While full virtualization was an early goal with many useful applications, more limited forms have also had a great impact. Partial virtualization only attempts to emulate a portion of an entire operating system and does not provide a full-blown virtual machine. Instead, operating-system-specific container technology allows a limited form of virtualization.

Development of container technology was driven by the problem of obtaining process isolation and security beyond what is possible through other operating-system mechanisms. Traditional user and group management is cumbersome and incomplete for many situations. A limited isolation available since the late 1970s is the chroot utility. Though useful in some circumstances, it stops short of providing the capability of running a fully functioning independent container. Containers can be considered from a high level as partial VMs or from a low level as enhanced chroots.

Containers might be described as operating-system-level virtualization or with other vendor-specific terms.

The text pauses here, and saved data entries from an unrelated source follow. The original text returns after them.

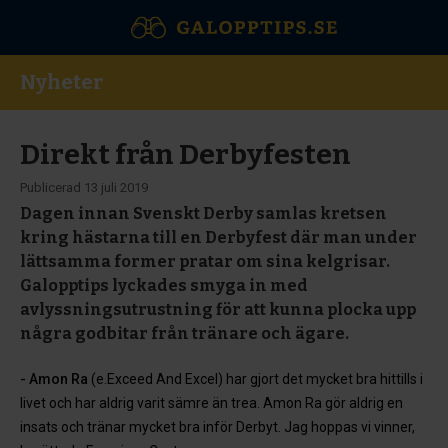
Nyheter
Direkt från Derbyfesten
Publicerad
13 juli 2019
Dagen innan Svenskt Derby samlas kretsen
kring hästarna till en Derbyfest där man under
lättsamma former pratar om sina kelgrisar.
Galopptips lyckades smyga in med
avlyssningsutrustning för att kunna plocka upp
några godbitar från tränare och ägare.
- Amon Ra
(e.Exceed And Excel) har gjort det mycket bra hittills i
livet och har aldrig varit sämre än trea. Amon Ra gör aldrig en
insats och tränar mycket bra inför Derbyt. Jag hoppas vi vinner,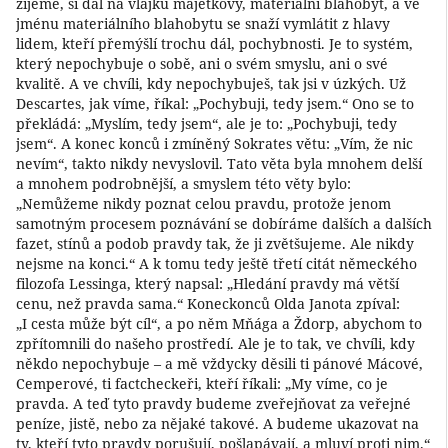
žijeme, si dal na vlajku majetkový, materiální blahobyt, a ve
jménu materiálního blahobytu se snaží vymlátit z hlavy
lidem, kteří přemýšlí trochu dál, pochybnosti. Je to systém,
který nepochybuje o sobě, ani o svém smyslu, ani o své
kvalitě. A ve chvíli, kdy nepochybuješ, tak jsi v úzkých. Už
Descartes, jak víme, říkal: „Pochybuji, tedy jsem.“ Ono se to
překládá: „Myslím, tedy jsem“, ale je to: „Pochybuji, tedy
jsem“. A konec konců i zmíněný Sokrates větu: „Vím, že nic
nevím“, takto nikdy nevyslovil. Tato věta byla mnohem delší
a mnohem podrobnější, a smyslem této věty bylo:
„Nemůžeme nikdy poznat celou pravdu, protože jenom
samotným procesem poznávání se dobíráme dalších a dalších
fazet, stínů a podob pravdy tak, že ji zvětšujeme. Ale nikdy
nejsme na konci.“ A k tomu tedy ještě třetí citát německého
filozofa Lessinga, který napsal: „Hledání pravdy má větší
cenu, než pravda sama.“ Koneckonců Olda Janota zpíval:
„I cesta může být cíl“, a po něm Mňága a Ždorp, abychom to
zpřítomnili do našeho prostředí. Ale je to tak, ve chvíli, kdy
někdo nepochybuje – a mě vždycky děsili ti pánové Mácové,
Cemperové, ti factcheckeři, kteří říkali: „My víme, co je
pravda. A teď tyto pravdy budeme zveřejňovat za veřejné
peníze, jistě, nebo za nějaké takové. A budeme ukazovat na
ty, kteří tyto pravdy porušují, pošlapávají, a mluví proti nim.“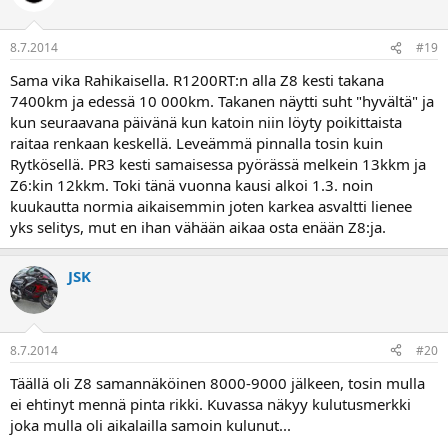
8.7.2014
#19
Sama vika Rahikaisella. R1200RT:n alla Z8 kesti takana
7400km ja edessä 10 000km. Takanen näytti suht "hyvältä" ja
kun seuraavana päivänä kun katoin niin löyty poikittaista
raitaa renkaan keskellä. Leveämmä pinnalla tosin kuin
Rytkösellä. PR3 kesti samaisessa pyörässä melkein 13kkm ja
Z6:kin 12kkm. Toki tänä vuonna kausi alkoi 1.3. noin
kuukautta normia aikaisemmin joten karkea asvaltti lienee
yks selitys, mut en ihan vähään aikaa osta enään Z8:ja.
JSK
8.7.2014
#20
Täällä oli Z8 samannäköinen 8000-9000 jälkeen, tosin mulla
ei ehtinyt mennä pinta rikki. Kuvassa näkyy kulutusmerkki
joka mulla oli aikalailla samoin kulunut...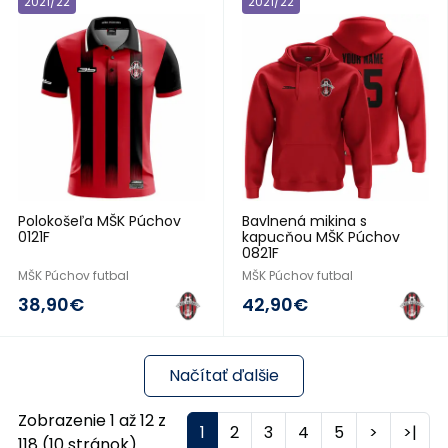
2021/22
2021/22
Polokošeľa MŠK Púchov
Bavlnená mikina s
0121F
kapucňou MŠK Púchov
0821F
MŠK Púchov futbal
MŠK Púchov futbal
38,90€
42,90€
Načítať ďalšie
Zobrazenie 1 až 12 z
1
2
3
4
5
>
>|
118 (10 stránok)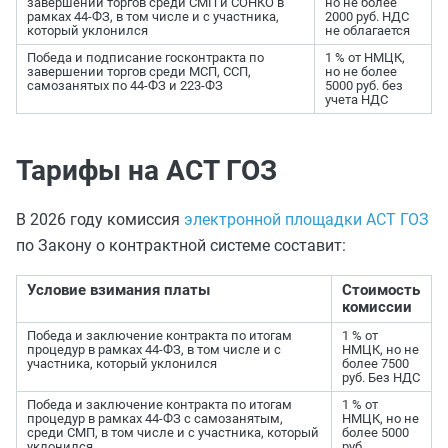
завершении торгов среди СМП и СОНКО в
но не более
рамках 44-ФЗ, в том числе и с участника,
2000 руб. НДС
который уклонился
не облагается
Победа и подписание госконтракта по
1 % от НМЦК,
завершении торгов среди МСП, ССП,
но не более
самозанятых по 44-ФЗ и 223-ФЗ
5000 руб. без
учета НДС
Тарифы на АСТ ГОЗ
В 2026 году комиссия
электронной площадки АСТ ГОЗ
по Закону о контрактной системе составит:
Условие взимания платы
Стоимость
комиссии
Победа и заключение контракта по итогам
1 % от
процедур в рамках 44-ФЗ, в том числе и с
НМЦК, но не
участника, который уклонился
более 7500
руб. Без НДС
Победа и заключение контракта по итогам
1 % от
процедур в рамках 44-ФЗ с самозанятым,
НМЦК, но не
среди СМП, в том числе и с участника, который
более 5000
уклонился
руб.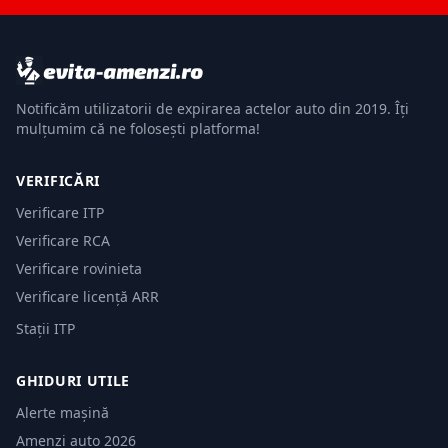
Notificăm utilizatorii de expirarea actelor auto din 2019. Îți
mulțumim că ne folosești platforma!
VERIFICĂRI
Verificare ITP
Verificare RCA
Verificare rovinieta
Verificare licență ARR
Stații ITP
GHIDURI UTILE
Alerte mașină
Amenzi auto 2026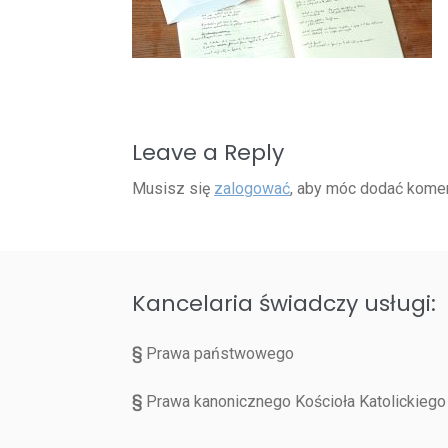
Leave a Reply
Musisz się
zalogować
, aby móc dodać komen
Kancelaria świadczy usługi:
§
Prawa państwowego
§
Prawa kanonicznego Kościoła Katolickiego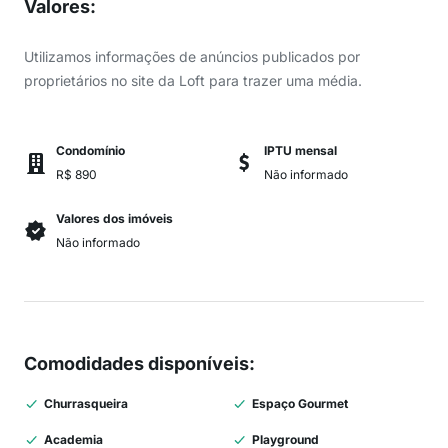
Valores
:
Utilizamos informações de anúncios publicados por
proprietários no site da Loft para trazer uma média.
Condomínio
IPTU mensal
R$ 890
Não informado
Valores dos imóveis
Não informado
Comodidades disponíveis
:
Churrasqueira
Espaço Gourmet
Academia
Playground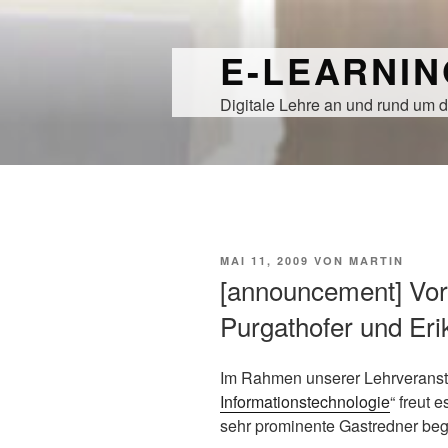
Zum
Inhalt
E-LEARNI
springen
Digitale Lehre an und rund um d
VERÖFFENTLICHT
MAI 11, 2009
VON
MARTIN
AM
[announcement] Vor
Purgathofer und Eri
Im Rahmen unserer Lehrveransta
Informationstechnologie
“ freut 
sehr prominente Gastredner beg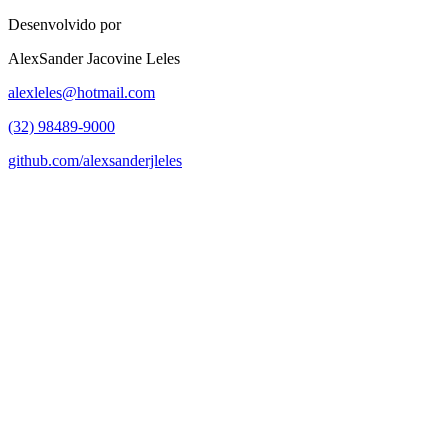
Desenvolvido por
AlexSander Jacovine Leles
alexleles@hotmail.com
(32) 98489-9000
github.com/alexsanderjleles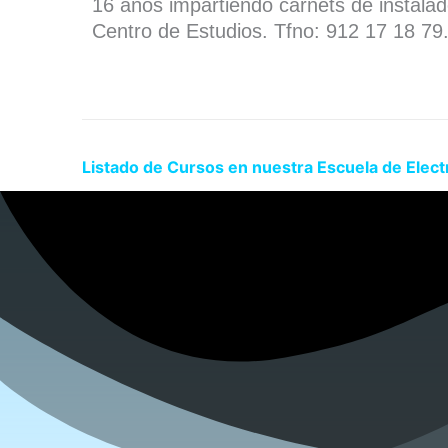
16 años impartiendo carnets de instala
Centro de Estudios. Tfno: 912 17 18 79
Listado de Cursos en nuestra Escuela de Elect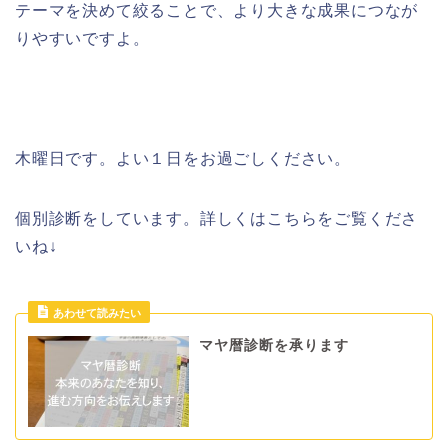
テーマを決めて絞ることで、より大きな成果につなが
りやすいですよ。
木曜日です。よい１日をお過ごしください。
個別診断をしています。詳しくはこちらをご覧くださ
いね↓
マヤ暦診断を承ります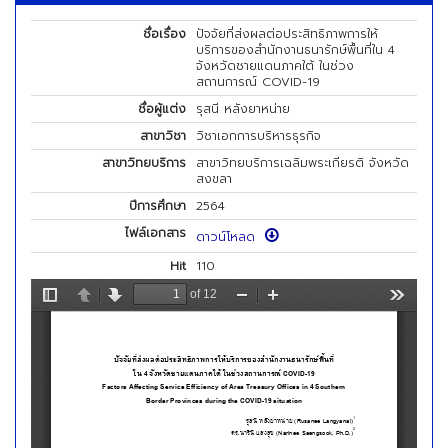
ชื่อเรื่อง
ปัจจัยที่ส่งผลต่อประสิทธิภาพการให้
บริการของสำนักงานธนารักษ์พื้นที่ใน 4
จังหวัดชายแดนภาคใต้ ในช่วง
สถานการณ์ COVID-19
ชื่อผู้แต่ง
รุสนี หลังยาหน่าย
สาขาวิชา
วิชาเอกการบริหารธุรกิจ
สาขาวิทยบริการ
สาขาวิทยบริการเฉลิมพระเกียรติ จังหวัด
สงขลา
ปีการศึกษา
2564
ไฟล์เอกสาร
ดาวน์โหลด
Hit
110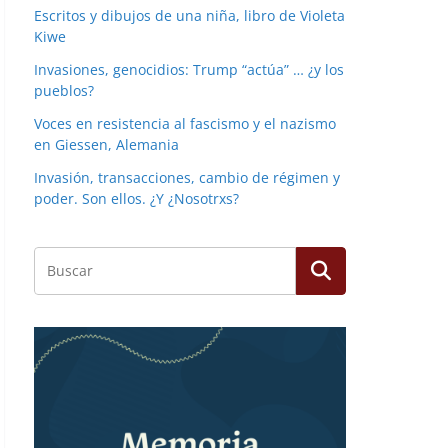
Escritos y dibujos de una niña, libro de Violeta
Kiwe
Invasiones, genocidios: Trump “actúa” … ¿y los
pueblos?
Voces en resistencia al fascismo y el nazismo
en Giessen, Alemania
Invasión, transacciones, cambio de régimen y
poder. Son ellos. ¿Y ¿Nosotrxs?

They provide user-space instances that allocate private resources within a container but execute commands against the host’s kernel. Rather than emulating an entire machine, container technologies are focused on virtualizing an individual operating-system process such that it runs in an isolated, secure environment independent of the rest of the server.

LXC

LinuX Container (LXC) virtualization is available on Linux. It allows one or more isolated containers to run on a single server. This provides a better balance between resource usage and security than is possible in a single monolithic system running standard OS-level processes. Containers run instructions native to the core CPU without intermediate steps required by standard virtualization techniques, and so are better performing. Since they do not have all of the overhead included in a full operating system, they are lighter weight and take up fewer resources than would be required in a full-blown VM. Linux containers will run regardless of the host system’s kernel version or distribution.

Docker

Docker extends LXC with a high-level API. Like other container technologies, Docker is intended to simplify application packaging and deployment and the creation of individual private environments for end users. In large part, Docker makes the functionality available through LXC much easier to use. In this respect, Docker is to LXC as Vagrant is to the underlying virtual machine implementations it supports, as shown in Figure 12-2.

Docker and Vagrant high-level APIs

Figure 12-2. Docker and Vagrant high-level APIs

In Docker parlance, you run containers that are based on images. When exiting a container, its filesystem state and exit value are preserved but its memory state is not. Containers can be started, stopped, or restarted. A container can also be promoted to an image using the Docker commit command. The image can then be used as a parent for new containers.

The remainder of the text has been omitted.